You’ll sit there until you finish your food. Because I said so. Eat it, there are starving kids in India.

How did my mother’s words get in my mouth? Granted, I haven’t said these famous phrases, but plenty of my mother has rubbed off on me…even though I swore it would never happen. You?

Here’s the essential question about becoming your mother: Do you give in and accept your fate? Or, do you fight like hell to be different?

My answer is probably your answer: I give in on the good stuff and fight like hell on the “bad” stuff. But what you once observed as the child looks a little different when you become the mother. What’s good and what’s bad?

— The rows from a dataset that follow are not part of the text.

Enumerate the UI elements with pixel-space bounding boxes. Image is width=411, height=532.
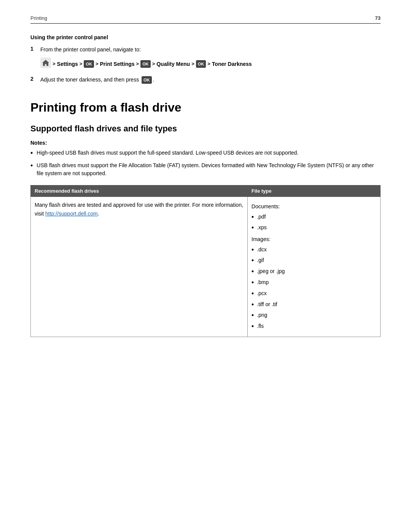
nav-arrow-6: > [191,60,194,68]
col-filetype-header: File type [247,185,380,197]
flash-drives-table: Recommended flash drives File type Many … [30,185,381,337]
file-type-png: .png [252,311,376,321]
nav-arrow-4: > [136,60,139,68]
sub-heading: Supported flash drives and file types [30,124,381,134]
control-panel-title: Using the printer control panel [30,34,381,40]
file-type-jpeg: .jpeg or .jpg [252,267,376,277]
header-section-label: Printing [30,15,47,21]
ok-badge-3: OK [196,60,206,68]
ok-badge-2: OK [140,60,151,68]
col-recommended-header: Recommended flash drives [31,185,248,197]
file-type-tiff: .tiff or .tif [252,300,376,310]
step-1-content: From the printer control panel, navigate… [40,46,252,70]
dell-support-link[interactable]: http://support.dell.com [45,211,98,217]
nav-print-settings-label: Print Settings [100,60,135,68]
step-2-text: Adjust the toner darkness, and then pres… [40,77,139,83]
step-2-suffix: . [153,77,155,83]
page-header: Printing 73 [30,15,381,24]
header-page-number: 73 [375,15,381,21]
table-row: Many flash drives are tested and approve… [31,197,381,337]
col-recommended-cell: Many flash drives are tested and approve… [31,197,248,337]
nav-arrow-5: > [152,60,155,68]
notes-list: High-speed USB flash drives must support… [30,149,381,177]
control-panel-section: Using the printer control panel 1 From t… [30,34,381,84]
nav-arrow-2: > [80,60,83,68]
step-2-content: Adjust the toner darkness, and then pres… [40,76,154,84]
ok-badge-1: OK [84,60,94,68]
note-text-1: High-speed USB flash drives must support… [37,149,298,157]
recommended-text-suffix: . [98,211,99,217]
docs-category-label: Documents: [252,202,376,211]
note-item-2: USB flash drives must support the File A… [30,161,381,177]
note-item-1: High-speed USB flash drives must support… [30,149,381,158]
step-1-text: From the printer control panel, navigate… [40,46,141,53]
page-container: Printing 73 Using the printer control pa… [0,0,411,369]
ok-badge-4: OK [142,76,152,84]
images-list: .dcx .gif .jpeg or .jpg .bmp .pcx .tiff … [252,245,376,332]
nav-quality-menu-label: Quality Menu [156,60,190,68]
nav-arrow-3: > [96,60,99,68]
step-1-number: 1 [30,46,40,52]
images-category-label: Images: [252,235,376,243]
note-text-2: USB flash drives must support the File A… [37,161,381,177]
file-type-fls: .fls [252,322,376,332]
file-type-gif: .gif [252,256,376,266]
nav-settings-label: Settings [57,60,78,68]
file-type-pcx: .pcx [252,289,376,299]
step-2: 2 Adjust the toner darkness, and then pr… [30,76,381,84]
nav-arrow-1: > [53,60,56,68]
step-1: 1 From the printer control panel, naviga… [30,46,381,70]
file-type-dcx: .dcx [252,245,376,256]
nav-arrow-7: > [207,60,210,68]
main-heading: Printing from a flash drive [30,96,381,115]
file-type-bmp: .bmp [252,278,376,288]
file-type-xps: .xps [252,223,376,233]
nav-toner-darkness-label: Toner Darkness [212,60,252,68]
nav-path: > Settings > OK > Print Settings > OK > … [40,58,252,70]
home-icon [40,58,51,70]
docs-list: .pdf .xps [252,212,376,234]
file-type-pdf: .pdf [252,212,376,223]
notes-label: Notes: [30,140,381,146]
table-header-row: Recommended flash drives File type [31,185,381,197]
step-2-number: 2 [30,76,40,82]
col-filetype-cell: Documents: .pdf .xps Images: .dcx .gif .… [247,197,380,337]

Short story: When I was a teenager, my mother once told me that if she ever became like our Dear Old Aunt that I should shoot her. (So now you know Dear Old Aunt, was indeed Old and an Aunt, but maybe not so Dear.) Years later, when my mother did morph into her own version of Dear Old Aunt, I took her aside and reminded her that she had once asked me to shoot her. You want to know what my mother said? “Now I know the advantages of being like that.” In other words, what my mother once judged as “bad” she now saw as “good.”

What’s this got to do with feeding kids? Simply put: No matter what your motives, your interpretation, or  your feelings, it’s always important to see the world through your children’s eyes. What? You didn’t get that from my story? Keep reading.

My mother was an extremely generous woman. She was also excessively neat, clean and organized.

First the generosity: My mother would literally give you the shirt off her back if you admired it and in any way indicated that you wished you had one just like it. Her generosity extended to all kinds of giving, including being a feeder. That’s definitely one way in which I’m like my mother. I’ve confessed before to my feeding tendencies. Read Cookie Love and Hot Chocolate to Soothe the Soul.

Now the neatnik-ness:  Growing up, my mother hated it when we kids left dirty dishes in the sink, a ring of soda effervescence on the counter, grimy soap in the sink, un-fluffed sofa pillows. I think you get the point. The house had to be neat, clean and orderly…at all times.

I like to think I’m generous, and I cop to being a neatnik. (Yes, I like a fluffed pillow!)

But here’s what I haven’t done. Even though I’m always wondering if my teenager thinks there is a dish fairy who will magically put her dishes in the dishwasher (and I’ve have teased her about this occasionally) I’ve loaded her dishes more times than I care to count. I haven’t ever called her to clean the soap or fluff the pillows. I don’t interrupt her when she’s with friends to ask why the water pitcher in the refrigerator is once again—actually, why it’s always, argh—empty.

And I certainly haven’t made my daughter sit at the table until she finished her food, something my father did to me. Nor have I implemented my mother’s famous, “One for Girls Two for Boys.”

Why not? Because I remember what it felt like to be on the receiving end of those requests.

Seeing the world through your children’s eyes can resolve a lot of your feeding issues.

  • Picky eaters would like to eat the way you want them to but they can’t. Understanding their fears/pains/traumas will help you devise a plan to help them overcome the “problem.” It’s not as simple as tasting stuff.
  • Kids who eat too many sweets and treats know they do this. They feel guilty and the guilt drives their behavior underground.
  • Children who don’t eat enough food feel overwhelmed by the choices, or by the amount of food on their plates or by the pressure.
  • Children who don’t know how you decide whether or not they can have a treat, who feel like this decision is arbitrary, are encouraged to “fight” for what they want. They never know if today is the day.

Once I counseled a mother whose daughter had an eating disorder to talk to her daughter about how her daughter felt.The mother replied that she had spoken to her daughter. She had shared her fears about her daughter’s health and wellbeing.  The one thing she hadn’t done, though, was try to see the world through her daughter’s eyes. That kind of conversation is fundamentally different.

Here’s what happens when you tell your children that you wish they would try new foods. Or eat more fruits and vegetables.

 They feel guilty. 

Here’s what happens when you ask your children how they feel about trying new foods. Or about eating more fruits and vegetables.

 They feel included, respected and part of a team. 

No child is too young for this kind of a conversation.

And no child is too young to be part of the solution.